Conséquence de la sale guerre imposée à la Libye en 2011 par les puissances occidentales emmenées par la France avec ses alliés britannique et américain, et a qui vu quantités d’armes larguées depuis les avions de l’Organisation du Traité de l’Atlantique Nord (OTAN) se retrouver entre les mains de groupes terroristes, elle n’ est pas près d’arrêter de faire parler d’elle, estime l’ universitaire camerounais.
"Il y aura certainement stabilisation, a guidé celui-ci à Xinhua, au sens où les Etats ont encore une capitale qui fonctionne. Mais cela ne signifie pas qu’il y aura pacification, c’ est-à-dire qu’il y aura toujours des attentats de temps à autre, en raison de l’étendue du territoire, mais aussi d’un phénomène qui semble se généraliser : cette opposition latente entre les musulmans et les chrétiens."
ECONOMIE CRIMINELLE
Avec la secte islamiste Boko Haram, le Nigeria ne compte plus les morts dus au conflit interreligieux évoqué : environ 1.200 décès recensés depuis mai dans le pays à cause des violences orchestrées par la fameuse organisation terroriste. Pour sa part, le Mali s’est révélé impuissant à stopper la destruction par les " fous d’Allah", de ses mausolées, manuscrits et autres sites culturels inscrits au Patrimoine mondial de l’UNESCO.
Dans une volonté de faire régner la charia pour certains et de promouvoir le business du crime organisé pour d’autres, les jihado- terroristes d’Ansar Eddine, du Mouvement pour l’unicité du jihad en Afrique de l’Ouest (MUJAO) et d’Al Qaïda du Maghreb islamique ( AQMI) ont décidé de défier l’autorité politique établie à Bamako en faisant du Nord-Mali un important champ d’expérimentation de leurs basses besognes.
Spécialisées dans les prises d’otages libérés après paiement de rançons, le trafic de drogues et le pillage de ressources naturelles, ces organisations opèrent en véritables mafias par " une économie criminelle qui se reproduit d’elle-même et tous ceux qui ont un intérêt implicite ou explicite sur cette économie, eux aussi, parce qu’ils reçoivent des bénéfices quelconques, officiellement peuvent faire semblant de lutter mais en réalité traînent le pas", note le Pr. Ntuda Ebodé.
Fin janvier, l’Union africaine (UA) a dû réunir à son siège d’ Addis-Abeba en Ethiopie une quinzaine de pays et organisations internationales lors d’une conférence des donateurs qui avait enregistré plus de 455 millions de dollars de promesses de financement sur un total de 960 millions de dollars de besoins au profit de la Mission internationale de soutien au Mali (MISMA).

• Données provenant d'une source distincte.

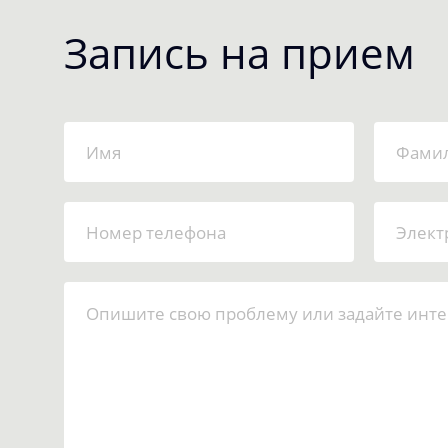
Запись на прием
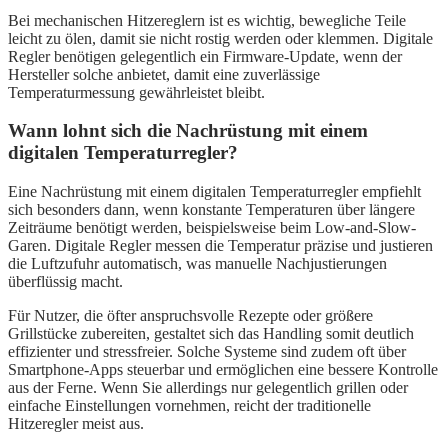
Bei mechanischen Hitzereglern ist es wichtig, bewegliche Teile
leicht zu ölen, damit sie nicht rostig werden oder klemmen. Digitale
Regler benötigen gelegentlich ein Firmware-Update, wenn der
Hersteller solche anbietet, damit eine zuverlässige
Temperaturmessung gewährleistet bleibt.
Wann lohnt sich die Nachrüstung mit einem
digitalen Temperaturregler?
Eine Nachrüstung mit einem digitalen Temperaturregler empfiehlt
sich besonders dann, wenn konstante Temperaturen über längere
Zeiträume benötigt werden, beispielsweise beim Low-and-Slow-
Garen. Digitale Regler messen die Temperatur präzise und justieren
die Luftzufuhr automatisch, was manuelle Nachjustierungen
überflüssig macht.
Für Nutzer, die öfter anspruchsvolle Rezepte oder größere
Grillstücke zubereiten, gestaltet sich das Handling somit deutlich
effizienter und stressfreier. Solche Systeme sind zudem oft über
Smartphone-Apps steuerbar und ermöglichen eine bessere Kontrolle
aus der Ferne. Wenn Sie allerdings nur gelegentlich grillen oder
einfache Einstellungen vornehmen, reicht der traditionelle
Hitzeregler meist aus.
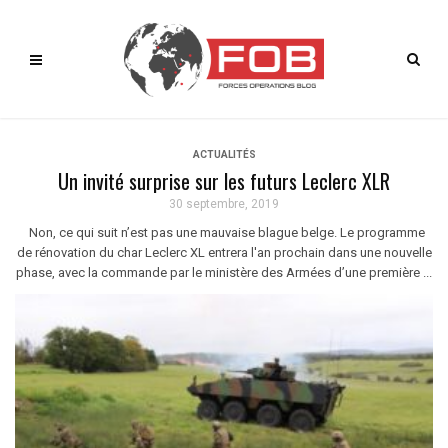
ACTUALITÉS
Un invité surprise sur les futurs Leclerc XLR
30 septembre, 2019
Non, ce qui suit n’est pas une mauvaise blague belge. Le programme
de rénovation du char Leclerc XL entrera l'an prochain dans une nouvelle
phase, avec la commande par le ministère des Armées d’une première ...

Projetée à 8.000 hommes, des militaires, des policiers et des civils, cette force multinationale a été opérationnalisée en partie, en plus des unités mobilisées par les pays du champ, grâce à un appui significatif du Tchad avec la mise à disposition de 2. 000 soldats de son armée reconnue pour sa longue expérience de combat dans le désert. Et aussi de l’opération Serval déployée par la France.
Sans pour autant parvenir à les anéantir, cette vaste intervention militaire a le mérite d’avoir réduit l’ampleur de la menace terroriste dans le pays, tout comme les négociations de paix en cours à Ouagadougou au Burkina Faso entre le pouvoir de Bamako et les groupes armés non terroristes dont notamment le MNLA laissent dessiner des perspectives d’une normalisation politique.

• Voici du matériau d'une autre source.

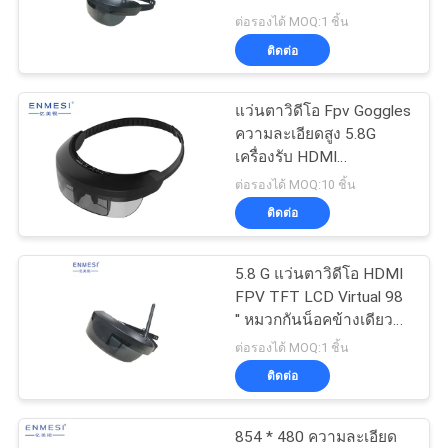
เสนอ
Monocular 0.32"
ต่อรองได้ MOQ:1 ชิ้น
ติดต่อ
ราคา
101
โมดูลแสดงผลขนาด
แว่นตาวิดีโอ Fpv Goggles
SHOPPING
ความละเอียดสูง 5.8G
เล็ก
เครื่องรับ HDMI
ONLINE
Monocular สำหรับ UAV
ต่อรองได้ MOQ:10 ชิ้น
ติดต่อ
แผนผัง
5.8 G แว่นตาวิดีโอ HDMI
เว็บไซต์
10
FPV TFT LCD Virtual 98
แว่นตาวิดีโอสำหรับ
'' หมวกกันน็อคข้างเดียว
หนึ่งหน้าจอ
ต่อรองได้ MOQ:1 ชิ้น
นโยบาย
โรงละครเคลื่อนที่
ติดต่อ
ความ
854 * 480 ความละเอียด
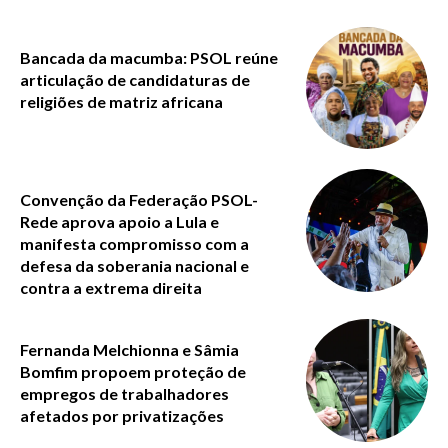
Bancada da macumba: PSOL reúne
articulação de candidaturas de
religiões de matriz africana
Convenção da Federação PSOL-
Rede aprova apoio a Lula e
manifesta compromisso com a
defesa da soberania nacional e
contra a extrema direita
Fernanda Melchionna e Sâmia
Bomfim propoem proteção de
empregos de trabalhadores
afetados por privatizações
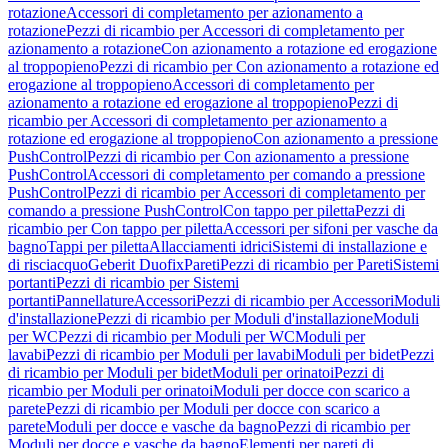
rotazione
Accessori di completamento per azionamento a
rotazione
Pezzi di ricambio per Accessori di completamento per
azionamento a rotazione
Con azionamento a rotazione ed erogazione
al troppopieno
Pezzi di ricambio per Con azionamento a rotazione ed
erogazione al troppopieno
Accessori di completamento per
azionamento a rotazione ed erogazione al troppopieno
Pezzi di
ricambio per Accessori di completamento per azionamento a
rotazione ed erogazione al troppopieno
Con azionamento a pressione
PushControl
Pezzi di ricambio per Con azionamento a pressione
PushControl
Accessori di completamento per comando a pressione
PushControl
Pezzi di ricambio per Accessori di completamento per
comando a pressione PushControl
Con tappo per piletta
Pezzi di
ricambio per Con tappo per piletta
Accessori per sifoni per vasche da
bagno
Tappi per piletta
Allacciamenti idrici
Sistemi di installazione e
di risciacquo
Geberit Duofix
Pareti
Pezzi di ricambio per Pareti
Sistemi
portanti
Pezzi di ricambio per Sistemi
portanti
Pannellature
Accessori
Pezzi di ricambio per Accessori
Moduli
d'installazione
Pezzi di ricambio per Moduli d'installazione
Moduli
per WC
Pezzi di ricambio per Moduli per WC
Moduli per
lavabi
Pezzi di ricambio per Moduli per lavabi
Moduli per bidet
Pezzi
di ricambio per Moduli per bidet
Moduli per orinatoi
Pezzi di
ricambio per Moduli per orinatoi
Moduli per docce con scarico a
parete
Pezzi di ricambio per Moduli per docce con scarico a
parete
Moduli per docce e vasche da bagno
Pezzi di ricambio per
Moduli per docce e vasche da bagno
Elementi per pareti di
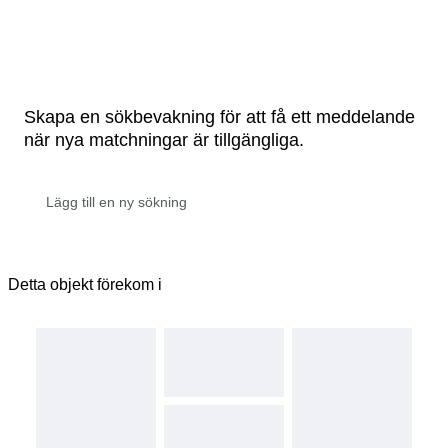
Skapa en sökbevakning för att få ett meddelande
när nya matchningar är tillgängliga.
Detta objekt förekom i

Mais le défi de la pacification du territoire reste énorme pour l’instant, de l’avis du Pr. Ntuda Ebodé. "C’est quand même une multinationale de la criminalité à laquelle on fait face et tant que ces multinationales ont des Etats qui les financent, je ne vois pas comment seuls les Etats qui attaquent ou seuls les Etats qui contrattaquent auraient le dessus à chaque occasion. C’est deux systèmes de rapport de forces qui vont chercher à se neutraliser."
FORTES COMPLICITES
Il y a plus encore, le jeu trouble de certaines des puissances engagées dans cette guerre contre le terrorisme. "Si ces puissances continuent à collaborer ouvertement avec d’autres Etats qui financent ces mouvements, on peut se poser la question de savoir s’il n’y aurait pas un autre agenda caché, par exemple du type de créer le désordre pour d’autres raisons géostratégiques. C’ est-à-dire le désordre viserait donc à justifier les interventions", tranche l’analyste.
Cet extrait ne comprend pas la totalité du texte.